### Stored data:

<<<<

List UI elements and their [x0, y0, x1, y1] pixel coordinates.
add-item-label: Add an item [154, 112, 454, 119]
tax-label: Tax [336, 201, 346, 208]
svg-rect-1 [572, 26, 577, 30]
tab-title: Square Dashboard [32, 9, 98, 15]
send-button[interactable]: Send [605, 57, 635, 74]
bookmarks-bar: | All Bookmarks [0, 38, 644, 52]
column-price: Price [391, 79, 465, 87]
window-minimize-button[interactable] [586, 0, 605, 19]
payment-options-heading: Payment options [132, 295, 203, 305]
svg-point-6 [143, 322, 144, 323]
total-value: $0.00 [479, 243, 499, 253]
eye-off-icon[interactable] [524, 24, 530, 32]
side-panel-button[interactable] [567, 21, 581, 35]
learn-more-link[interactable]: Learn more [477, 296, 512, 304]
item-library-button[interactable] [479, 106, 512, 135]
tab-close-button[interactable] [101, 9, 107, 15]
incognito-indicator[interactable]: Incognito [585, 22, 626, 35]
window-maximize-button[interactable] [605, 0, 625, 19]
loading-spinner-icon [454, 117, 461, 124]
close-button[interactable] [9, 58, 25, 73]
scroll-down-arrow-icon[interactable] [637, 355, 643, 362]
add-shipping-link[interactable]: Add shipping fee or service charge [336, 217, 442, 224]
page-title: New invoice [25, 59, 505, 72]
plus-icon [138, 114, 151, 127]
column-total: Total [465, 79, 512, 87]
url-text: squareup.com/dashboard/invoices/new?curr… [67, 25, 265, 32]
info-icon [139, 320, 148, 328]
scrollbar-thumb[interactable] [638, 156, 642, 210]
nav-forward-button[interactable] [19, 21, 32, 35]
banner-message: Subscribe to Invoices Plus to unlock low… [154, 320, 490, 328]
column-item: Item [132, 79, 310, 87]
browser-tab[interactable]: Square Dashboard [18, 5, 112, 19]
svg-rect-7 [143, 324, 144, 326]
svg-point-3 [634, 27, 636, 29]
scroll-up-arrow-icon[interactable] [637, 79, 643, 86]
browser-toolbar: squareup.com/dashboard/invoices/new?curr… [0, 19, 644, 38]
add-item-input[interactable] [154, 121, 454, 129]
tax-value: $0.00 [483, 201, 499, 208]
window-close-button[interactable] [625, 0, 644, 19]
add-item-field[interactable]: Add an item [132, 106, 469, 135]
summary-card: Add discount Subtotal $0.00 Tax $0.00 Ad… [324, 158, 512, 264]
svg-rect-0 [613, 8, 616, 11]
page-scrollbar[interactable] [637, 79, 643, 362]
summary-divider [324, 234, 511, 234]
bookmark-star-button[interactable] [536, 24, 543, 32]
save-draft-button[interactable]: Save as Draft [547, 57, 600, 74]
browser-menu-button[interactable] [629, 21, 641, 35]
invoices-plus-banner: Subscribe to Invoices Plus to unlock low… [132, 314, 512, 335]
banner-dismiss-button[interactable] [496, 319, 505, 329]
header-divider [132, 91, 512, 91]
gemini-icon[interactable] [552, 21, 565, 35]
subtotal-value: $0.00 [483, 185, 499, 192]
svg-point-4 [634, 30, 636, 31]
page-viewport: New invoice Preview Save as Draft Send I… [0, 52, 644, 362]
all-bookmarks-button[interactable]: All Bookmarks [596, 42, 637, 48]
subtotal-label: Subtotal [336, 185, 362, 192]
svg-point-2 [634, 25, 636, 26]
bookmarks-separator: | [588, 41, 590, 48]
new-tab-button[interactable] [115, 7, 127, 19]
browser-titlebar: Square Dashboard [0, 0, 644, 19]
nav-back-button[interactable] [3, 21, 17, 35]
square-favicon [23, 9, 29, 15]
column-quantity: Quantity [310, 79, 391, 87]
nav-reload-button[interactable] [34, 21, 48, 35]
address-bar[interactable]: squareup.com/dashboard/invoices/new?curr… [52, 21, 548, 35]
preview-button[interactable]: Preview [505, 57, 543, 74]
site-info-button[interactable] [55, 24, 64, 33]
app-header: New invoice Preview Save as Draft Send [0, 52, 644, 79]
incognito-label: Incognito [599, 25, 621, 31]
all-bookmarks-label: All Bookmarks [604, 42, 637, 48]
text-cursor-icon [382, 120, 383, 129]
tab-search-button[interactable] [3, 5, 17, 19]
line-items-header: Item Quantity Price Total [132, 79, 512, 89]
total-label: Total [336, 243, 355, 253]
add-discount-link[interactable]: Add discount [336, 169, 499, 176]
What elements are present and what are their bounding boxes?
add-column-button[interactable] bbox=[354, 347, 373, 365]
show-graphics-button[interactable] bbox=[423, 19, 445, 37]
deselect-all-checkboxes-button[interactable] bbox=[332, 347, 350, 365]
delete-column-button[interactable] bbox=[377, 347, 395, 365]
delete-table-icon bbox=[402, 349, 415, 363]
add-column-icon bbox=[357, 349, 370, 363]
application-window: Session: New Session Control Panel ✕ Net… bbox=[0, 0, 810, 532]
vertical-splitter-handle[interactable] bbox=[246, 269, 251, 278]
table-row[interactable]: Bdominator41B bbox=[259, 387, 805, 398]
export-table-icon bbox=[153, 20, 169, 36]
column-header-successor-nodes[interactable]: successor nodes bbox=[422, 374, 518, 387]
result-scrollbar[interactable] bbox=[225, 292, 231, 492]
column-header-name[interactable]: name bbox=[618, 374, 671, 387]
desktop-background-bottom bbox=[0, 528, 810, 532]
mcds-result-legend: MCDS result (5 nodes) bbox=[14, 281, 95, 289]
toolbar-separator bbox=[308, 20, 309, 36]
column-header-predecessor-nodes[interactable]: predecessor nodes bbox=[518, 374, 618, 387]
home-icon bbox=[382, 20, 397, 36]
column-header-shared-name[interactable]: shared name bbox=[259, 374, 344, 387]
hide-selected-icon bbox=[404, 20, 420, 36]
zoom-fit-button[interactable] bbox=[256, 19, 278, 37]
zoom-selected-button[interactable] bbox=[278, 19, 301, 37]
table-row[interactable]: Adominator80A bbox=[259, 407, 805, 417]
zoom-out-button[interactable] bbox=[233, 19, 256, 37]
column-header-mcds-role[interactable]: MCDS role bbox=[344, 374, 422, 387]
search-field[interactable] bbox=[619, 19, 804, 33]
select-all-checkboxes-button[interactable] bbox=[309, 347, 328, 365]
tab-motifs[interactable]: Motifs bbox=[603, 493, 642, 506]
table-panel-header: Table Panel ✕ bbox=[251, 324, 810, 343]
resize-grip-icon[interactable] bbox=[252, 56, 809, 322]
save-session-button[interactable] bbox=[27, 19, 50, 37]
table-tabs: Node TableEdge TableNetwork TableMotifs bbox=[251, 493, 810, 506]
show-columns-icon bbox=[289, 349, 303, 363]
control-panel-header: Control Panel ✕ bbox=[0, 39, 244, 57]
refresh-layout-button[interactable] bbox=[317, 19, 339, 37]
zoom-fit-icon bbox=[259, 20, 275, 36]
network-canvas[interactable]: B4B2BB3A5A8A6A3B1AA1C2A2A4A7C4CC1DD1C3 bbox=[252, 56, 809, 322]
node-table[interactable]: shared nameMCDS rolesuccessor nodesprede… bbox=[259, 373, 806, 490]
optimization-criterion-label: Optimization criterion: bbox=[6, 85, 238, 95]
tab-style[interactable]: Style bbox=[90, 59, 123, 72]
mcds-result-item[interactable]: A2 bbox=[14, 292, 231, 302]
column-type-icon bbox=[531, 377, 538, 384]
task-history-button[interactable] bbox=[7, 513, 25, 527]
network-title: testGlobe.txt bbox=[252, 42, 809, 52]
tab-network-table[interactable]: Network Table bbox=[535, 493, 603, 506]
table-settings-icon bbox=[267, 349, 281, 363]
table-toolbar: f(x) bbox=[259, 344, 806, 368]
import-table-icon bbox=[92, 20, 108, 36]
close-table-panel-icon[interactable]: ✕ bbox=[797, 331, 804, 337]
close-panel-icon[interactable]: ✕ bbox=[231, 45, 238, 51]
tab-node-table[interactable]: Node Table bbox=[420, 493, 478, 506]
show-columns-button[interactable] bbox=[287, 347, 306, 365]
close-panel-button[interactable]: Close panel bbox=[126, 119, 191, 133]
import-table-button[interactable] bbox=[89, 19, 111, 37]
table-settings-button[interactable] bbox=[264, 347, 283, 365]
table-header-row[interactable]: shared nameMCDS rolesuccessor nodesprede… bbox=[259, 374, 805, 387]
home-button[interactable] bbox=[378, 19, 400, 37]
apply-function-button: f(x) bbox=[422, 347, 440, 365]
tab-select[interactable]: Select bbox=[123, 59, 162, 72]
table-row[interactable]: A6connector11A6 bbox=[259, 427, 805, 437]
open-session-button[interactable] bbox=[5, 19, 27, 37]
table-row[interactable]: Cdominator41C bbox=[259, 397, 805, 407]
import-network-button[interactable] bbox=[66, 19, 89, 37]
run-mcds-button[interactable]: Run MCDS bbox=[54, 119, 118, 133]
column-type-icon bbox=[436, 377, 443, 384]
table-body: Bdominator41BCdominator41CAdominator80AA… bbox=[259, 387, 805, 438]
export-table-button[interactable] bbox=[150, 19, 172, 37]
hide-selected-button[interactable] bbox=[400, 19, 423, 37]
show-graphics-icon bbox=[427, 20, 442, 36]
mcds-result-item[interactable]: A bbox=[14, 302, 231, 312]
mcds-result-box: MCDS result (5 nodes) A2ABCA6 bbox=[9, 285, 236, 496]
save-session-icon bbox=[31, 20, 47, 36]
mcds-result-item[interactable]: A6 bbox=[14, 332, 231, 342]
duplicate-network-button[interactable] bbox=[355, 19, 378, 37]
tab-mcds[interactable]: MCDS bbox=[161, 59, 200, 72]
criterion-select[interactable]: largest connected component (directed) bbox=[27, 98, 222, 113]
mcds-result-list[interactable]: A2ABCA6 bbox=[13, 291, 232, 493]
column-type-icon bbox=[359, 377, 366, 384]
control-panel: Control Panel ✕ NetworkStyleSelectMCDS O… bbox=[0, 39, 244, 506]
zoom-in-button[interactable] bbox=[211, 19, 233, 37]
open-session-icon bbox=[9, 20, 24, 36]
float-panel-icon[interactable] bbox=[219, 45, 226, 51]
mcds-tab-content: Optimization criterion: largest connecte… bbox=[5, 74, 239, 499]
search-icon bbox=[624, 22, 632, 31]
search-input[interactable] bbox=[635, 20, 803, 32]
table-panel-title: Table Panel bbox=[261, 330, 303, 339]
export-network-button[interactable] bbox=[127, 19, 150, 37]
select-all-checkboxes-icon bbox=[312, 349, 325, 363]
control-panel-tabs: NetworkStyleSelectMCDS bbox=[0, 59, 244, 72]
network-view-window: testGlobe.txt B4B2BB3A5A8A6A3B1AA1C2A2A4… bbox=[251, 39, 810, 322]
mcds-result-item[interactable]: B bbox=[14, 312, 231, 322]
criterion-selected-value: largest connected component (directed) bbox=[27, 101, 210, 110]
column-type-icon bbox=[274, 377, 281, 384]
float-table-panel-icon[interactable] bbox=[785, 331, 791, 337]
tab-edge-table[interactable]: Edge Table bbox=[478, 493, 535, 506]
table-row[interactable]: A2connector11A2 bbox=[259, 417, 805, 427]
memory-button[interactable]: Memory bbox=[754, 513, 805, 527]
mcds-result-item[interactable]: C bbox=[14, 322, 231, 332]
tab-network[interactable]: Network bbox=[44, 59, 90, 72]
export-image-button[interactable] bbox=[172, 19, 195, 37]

>>>>

### EXERCISE:
When a line above contains the string "separator", copy that line.

### TASK RESULT:
bookmarks-separator: | [588, 41, 590, 48]
toolbar-separator bbox=[308, 20, 309, 36]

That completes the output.